Selecting a volume and clicking Verify Disk will check its format structure as Disk Utility has always done.

If on the other hand you selected the drive itself instead of a specific volume it contains, then Disk Utility would repeat this process for all of the volumes on the drive, checking them sequentially. This behavior was convenient; however, it did leave out the option to check the device-level features such as the health of hidden partitions, the partition tables themselves, and various other low-level features on drives such as boot loaders.

This has changed in Lion, and now Disk Utility will check these device-level details so if you select a drive device in Disk Utility and run the Verify Disk routine, the tool will check the partition list and various boot partitions and files instead of only checking the volumes on the drive.

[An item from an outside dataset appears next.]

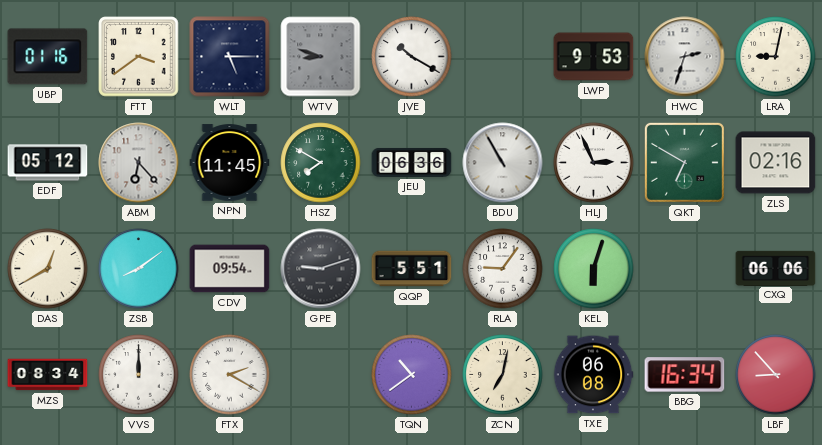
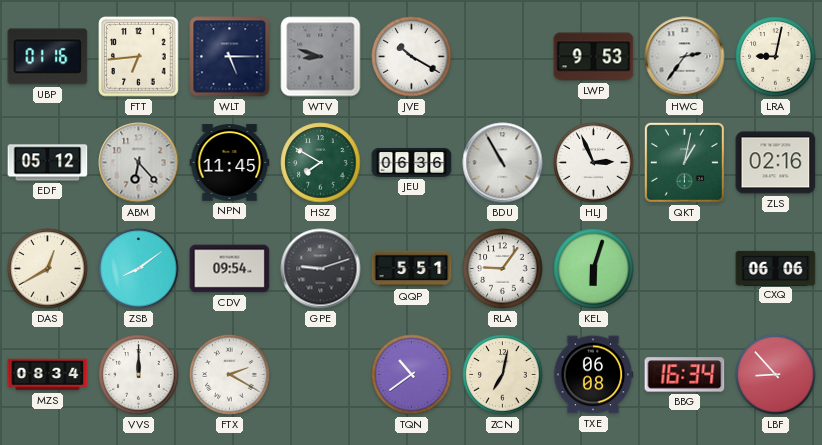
FTT: 3:39 -> 6:44
HWC: 2:33 -> 2:36
QKT: 6:50 -> 1:02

Selecting the drive device and clicking Verify Disk will now check the partition structure and health.

In addition to checking these various routines, you can now run them on multiple drives or volumes in one run by holding the Command key and selecting the drives and volumes of choice before starting the verification or repair.

While this new feature of Disk Utility is very nice to have, it may still be a good idea to keep a robust drive maintenance tool like Drive Genius, DiskWarrior, TechTool Pro, or DiskTools Pro on your system to fix drive- and format-related problems.